Finalement, la ministre a obtenu de la Commission européenne la possibilité de rendre une réponse concertée avec tous les acteurs concernés – pêcheurs, scientifiques, élus, ONG – dans deux ans.

Une situation préoccupante qui demande des réponses urgentes

Pourtant, l’urgence est de mise. Selon Pelagis, le nombre de dauphins communs retrouvés échoués n’est que la partie visible de l’iceberg. L’estimation du nombre total de dauphins communs qui seraient morts après avoir été capturés par un filet de pêche en 2019 avoisinerait les 9 500 . Ceux qui ne s’échouent pas coulent au fond de l’océan. Les scientifiques de Pelagis et du CIEM s’inquiètent, à juste titre, de l’état de conservation de l’espèce dans le Golfe de Gascogne (1, 6). L’organisation Sea Shepherd a décidé de porter l’affaire devant le Conseil d’État pour qu’il suspende la pêche en urgence selon les recommandations du CIEM. Le Conseil d’État a rendu sa décision le 27 mars dernier : il estime que cette décision dépasse son pouvoir.
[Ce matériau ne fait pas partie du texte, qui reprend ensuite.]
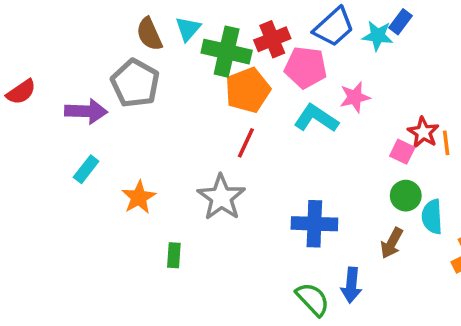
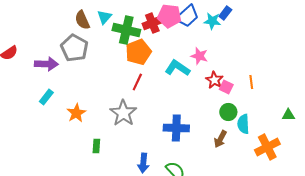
pink pentagon: (306, 67) -> (169, 16), moved
pink star: (355, 97) -> (199, 56), turned 30
red star: (423, 132) -> (214, 80), moved
blue arrow: (351, 285) -> (143, 163), moved

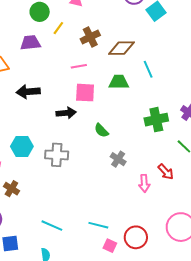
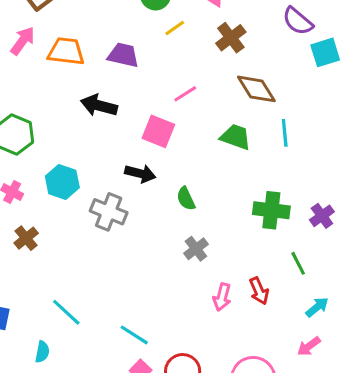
brown cross: (90, 37) -> (231, 38), moved, turned -30
purple trapezoid: (30, 43) -> (123, 55), moved
brown diamond: (121, 48) -> (256, 89), turned 40
pink line: (79, 66) -> (185, 94), turned -42
pink square: (85, 93) -> (158, 131), moved
black arrow: (66, 113) -> (140, 174), moved

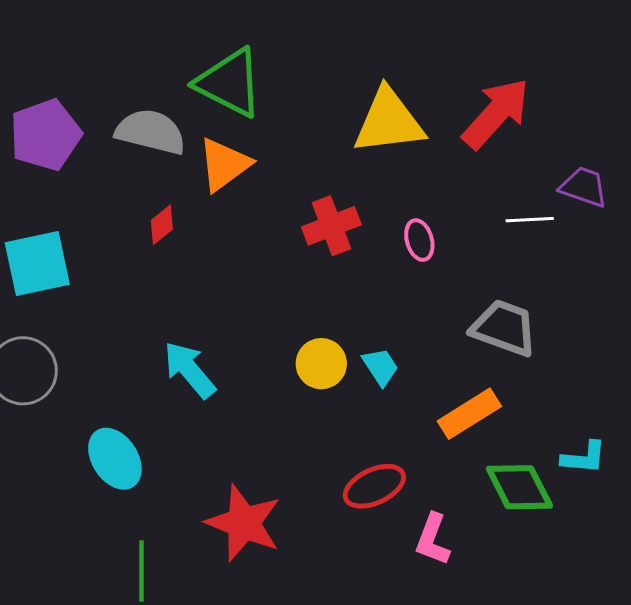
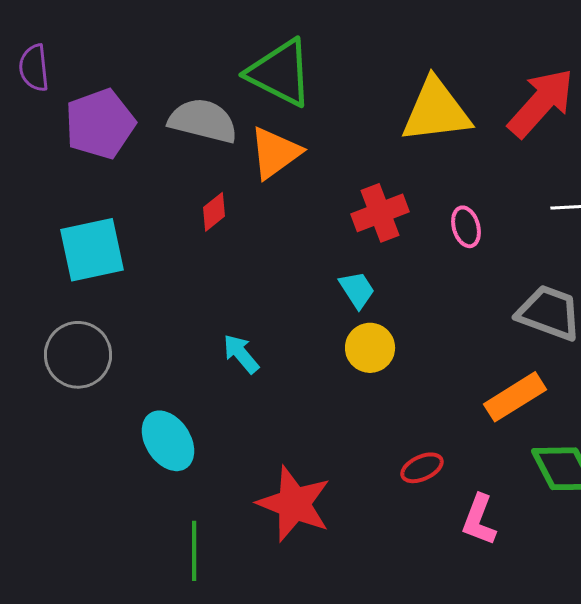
cyan trapezoid: (381, 367) -> (357, 290), moved
cyan arrow: (189, 370) -> (241, 354), size x0.7
red ellipse: (374, 486) -> (422, 468), size x0.7

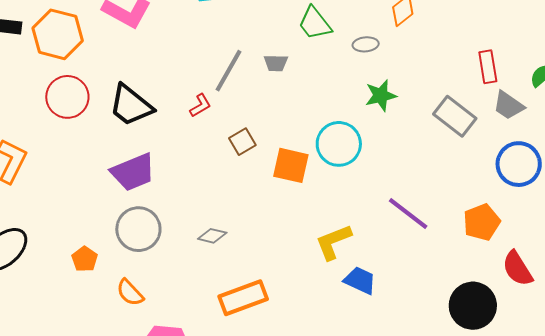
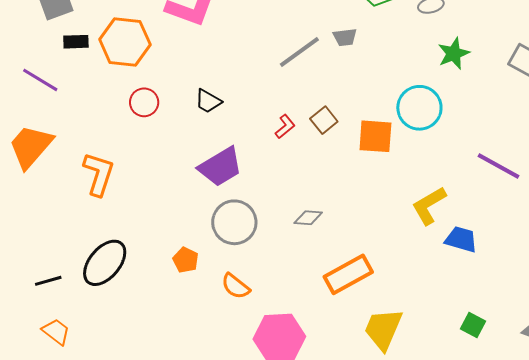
gray line: (229, 71) -> (299, 52), turned 33
red circle: (67, 97) -> (144, 102), size x0.7
black trapezoid: (131, 105) -> (208, 101), size x0.6
red L-shape: (200, 106) -> (285, 126), moved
Selon lui, « la fermeture des zones de pêches durant 4 mois ne serait efficace que si elle était appliquée année après année, durant une longue période. Cela revient donc à demander au juge des référés d’ordonner à l’État une mesure réglementaire non provisoire, ce qui dépasse ses pouvoirs en tant que juge de l’urgence ».

Pourtant, des mesures urgentes sont nécessaires pour atteindre, à terme, un encadrement clair de la pêche, prenant en compte le cycle de vie et le comportement des dauphins et des autres mammifères marins victimes de l’industrie halieutique. Un suivi organisé et des analyses toujours plus fines des mortalités, pour comprendre les facteurs qui perturbent la vie des dauphins, sont bien sûr indispensables.